Questions about the governance of the Internet will be with us long into the future. The papers published online and now collected as chapters in these six research volumes aim to be forward looking and to have continuing relevance as the issues they examine evolve.

 

In the Series

In a volatile world, cyber security is an issue for all citizens, not only those online, and a precursor to Internet freedom and commerce. The research gathered in this volume identifies a wide swath of contemporary challenges and policy recommendations for providing the stability and security online needed to sustain the digital economy and protect our day-to-day dependencies on cyberspace.
Internet governance and cyber security are now the control points determining human rights. The purpose of this research volume is to explore direct connections between mechanisms of Internet governance and human rights, and to suggest design and administration interventions necessary to enhance individual rights such as privacy, autonomy, free speech and the right to innovate.
This volume throws into sharp relief the many global tensions over administrative control of the Internet and the governance innovations necessary to keep the Internet stable and secure in the midst of rapid technological change and rising contention.
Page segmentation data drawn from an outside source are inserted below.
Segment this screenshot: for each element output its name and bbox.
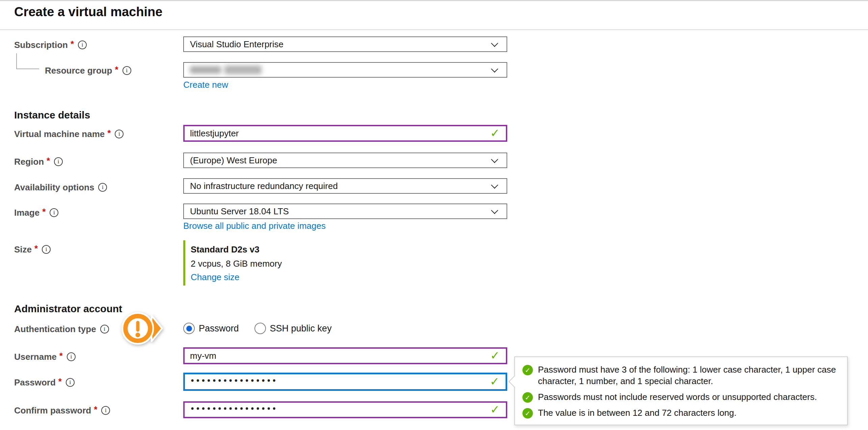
tooltip-item: The value is in between 12 and 72 charac…	[522, 407, 838, 419]
required-asterisk	[107, 128, 111, 138]
availability-options-dropdown[interactable]: No infrastructure redundancy required	[183, 178, 507, 194]
password-masked-value: ••••••••••••••••	[190, 376, 277, 386]
tooltip-item: Password must have 3 of the following: 1…	[522, 364, 838, 387]
authentication-type-radio-group: Password SSH public key	[183, 321, 347, 336]
size-label: Size	[14, 244, 51, 254]
required-asterisk	[42, 207, 46, 217]
size-specs: 2 vcpus, 8 GiB memory	[191, 259, 282, 269]
password-requirements-tooltip: Password must have 3 of the following: 1…	[514, 356, 848, 425]
attention-callout-icon	[119, 308, 164, 349]
info-icon[interactable]	[54, 157, 63, 166]
radio-password[interactable]: Password	[183, 323, 239, 334]
info-icon[interactable]	[42, 245, 51, 254]
username-label: Username	[14, 352, 76, 362]
resource-group-label: Resource group	[45, 65, 131, 76]
chevron-down-icon	[491, 156, 498, 163]
vm-name-value: littlestjupyter	[190, 128, 239, 139]
username-value: my-vm	[190, 351, 216, 361]
radio-selected-icon	[183, 323, 195, 334]
confirm-password-input[interactable]: ••••••••••••••••	[183, 401, 507, 418]
authentication-type-label: Authentication type	[14, 324, 109, 334]
password-label: Password	[14, 377, 75, 387]
availability-options-label: Availability options	[14, 182, 107, 192]
change-size-link[interactable]: Change size	[191, 272, 240, 283]
top-divider	[0, 0, 868, 1]
required-asterisk	[115, 64, 118, 75]
required-asterisk	[34, 243, 38, 253]
subscription-value: Visual Studio Enterprise	[190, 39, 283, 50]
title-divider	[0, 29, 868, 30]
valid-check-icon	[490, 404, 500, 415]
username-input[interactable]: my-vm	[183, 347, 507, 364]
resource-group-blurred-value	[190, 65, 262, 74]
resource-group-dropdown[interactable]	[183, 62, 507, 78]
confirm-password-masked-value: ••••••••••••••••	[190, 404, 277, 414]
tree-connector-horizontal	[16, 69, 39, 69]
success-check-icon	[522, 392, 533, 403]
info-icon[interactable]	[98, 183, 107, 192]
success-check-icon	[522, 408, 533, 419]
valid-check-icon	[490, 127, 500, 139]
availability-options-value: No infrastructure redundancy required	[190, 181, 338, 191]
region-dropdown[interactable]: (Europe) West Europe	[183, 153, 507, 168]
required-asterisk	[71, 39, 74, 49]
page-title: Create a virtual machine	[14, 5, 162, 19]
radio-ssh-public-key[interactable]: SSH public key	[254, 323, 332, 334]
radio-unselected-icon	[254, 323, 266, 334]
info-icon[interactable]	[100, 325, 109, 333]
subscription-label: Subscription	[14, 40, 87, 50]
required-asterisk	[59, 351, 63, 361]
required-asterisk	[47, 156, 50, 166]
required-asterisk	[94, 404, 97, 414]
tooltip-arrow	[509, 376, 520, 387]
subscription-dropdown[interactable]: Visual Studio Enterprise	[183, 36, 507, 52]
vm-name-label: Virtual machine name	[14, 129, 124, 139]
info-icon[interactable]	[50, 208, 58, 217]
valid-check-icon	[490, 376, 500, 387]
info-icon[interactable]	[123, 66, 131, 75]
valid-check-icon	[490, 350, 500, 361]
info-icon[interactable]	[115, 130, 124, 138]
browse-images-link[interactable]: Browse all public and private images	[183, 221, 326, 231]
chevron-down-icon	[491, 182, 498, 189]
size-name: Standard D2s v3	[191, 244, 260, 255]
info-icon[interactable]	[67, 352, 76, 361]
info-icon[interactable]	[101, 406, 110, 415]
image-dropdown[interactable]: Ubuntu Server 18.04 LTS	[183, 204, 507, 219]
chevron-down-icon	[491, 65, 498, 73]
tree-connector-vertical	[16, 53, 17, 69]
vm-name-input[interactable]: littlestjupyter	[183, 125, 507, 142]
required-asterisk	[58, 376, 62, 386]
info-icon[interactable]	[78, 41, 87, 49]
region-label: Region	[14, 157, 63, 167]
section-instance-details: Instance details	[14, 109, 90, 121]
region-value: (Europe) West Europe	[190, 155, 277, 166]
success-check-icon	[522, 365, 533, 375]
info-icon[interactable]	[66, 378, 75, 387]
password-input[interactable]: ••••••••••••••••	[183, 373, 507, 391]
chevron-down-icon	[491, 40, 498, 47]
chevron-down-icon	[491, 207, 498, 214]
image-value: Ubuntu Server 18.04 LTS	[190, 206, 289, 217]
image-label: Image	[14, 208, 58, 218]
section-administrator-account: Administrator account	[14, 303, 122, 315]
size-accent-bar	[183, 240, 185, 286]
create-new-link[interactable]: Create new	[183, 80, 228, 90]
confirm-password-label: Confirm password	[14, 405, 110, 415]
tooltip-item: Passwords must not include reserved word…	[522, 391, 838, 403]
create-vm-page: Create a virtual machine Subscription Vi…	[0, 0, 868, 430]
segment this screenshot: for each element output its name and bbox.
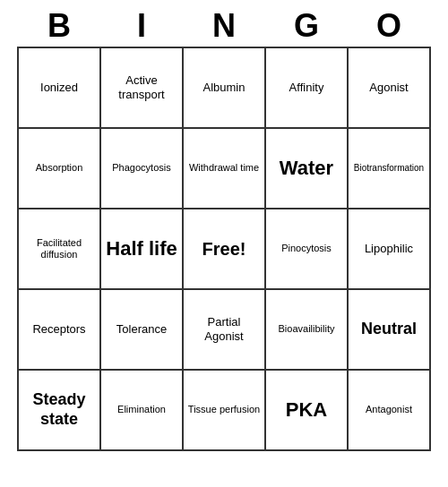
bingo-cell: Agonist bbox=[349, 48, 431, 129]
bingo-cell: Water bbox=[266, 129, 349, 209]
bingo-header: B I N G O bbox=[18, 7, 430, 45]
bingo-cell: Albumin bbox=[184, 48, 266, 129]
bingo-cell: Facilitated diffusion bbox=[19, 209, 101, 290]
bingo-cell: Active transport bbox=[101, 48, 184, 129]
bingo-cell: Bioavailibility bbox=[266, 290, 349, 371]
letter-i: I bbox=[100, 7, 183, 45]
bingo-cell: Half life bbox=[101, 209, 184, 290]
bingo-cell: Phagocytosis bbox=[101, 129, 184, 209]
bingo-cell: Absorption bbox=[19, 129, 101, 209]
bingo-grid: IonizedActive transportAlbuminAffinityAg… bbox=[17, 47, 431, 451]
bingo-cell: Lipophilic bbox=[349, 209, 431, 290]
bingo-cell: Partial Agonist bbox=[184, 290, 266, 371]
letter-g: G bbox=[265, 7, 348, 45]
bingo-cell: Withdrawal time bbox=[184, 129, 266, 209]
bingo-cell: PKA bbox=[266, 371, 349, 451]
bingo-cell: Pinocytosis bbox=[266, 209, 349, 290]
bingo-cell: Tissue perfusion bbox=[184, 371, 266, 451]
bingo-cell: Antagonist bbox=[349, 371, 431, 451]
bingo-cell: Free! bbox=[184, 209, 266, 290]
bingo-cell: Elimination bbox=[101, 371, 184, 451]
bingo-cell: Tolerance bbox=[101, 290, 184, 371]
bingo-cell: Ionized bbox=[19, 48, 101, 129]
letter-o: O bbox=[348, 7, 430, 45]
bingo-cell: Neutral bbox=[349, 290, 431, 371]
bingo-cell: Steady state bbox=[19, 371, 101, 451]
bingo-cell: Biotransformation bbox=[349, 129, 431, 209]
bingo-cell: Receptors bbox=[19, 290, 101, 371]
bingo-cell: Affinity bbox=[266, 48, 349, 129]
letter-n: N bbox=[183, 7, 265, 45]
letter-b: B bbox=[18, 7, 100, 45]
Examining a range of issues, the authors argue for maintaining a balance of powers via a distributed system of oversight — the multi-stakeholder model of governance — in which no one actor has outsized control.
Internet “fragmentation” is not a single issue but a constellation of questions crossing many layers of Internet infrastructure, involving many stakeholders, and with potential impacts that are not only technical but economic and political. Research commissioned by the Global Commission on Internet Governance and gathered in this volume provides an analysis of the nature and implications of Internet fragmentation, contributing to the evidentiary basis of policy making in this area.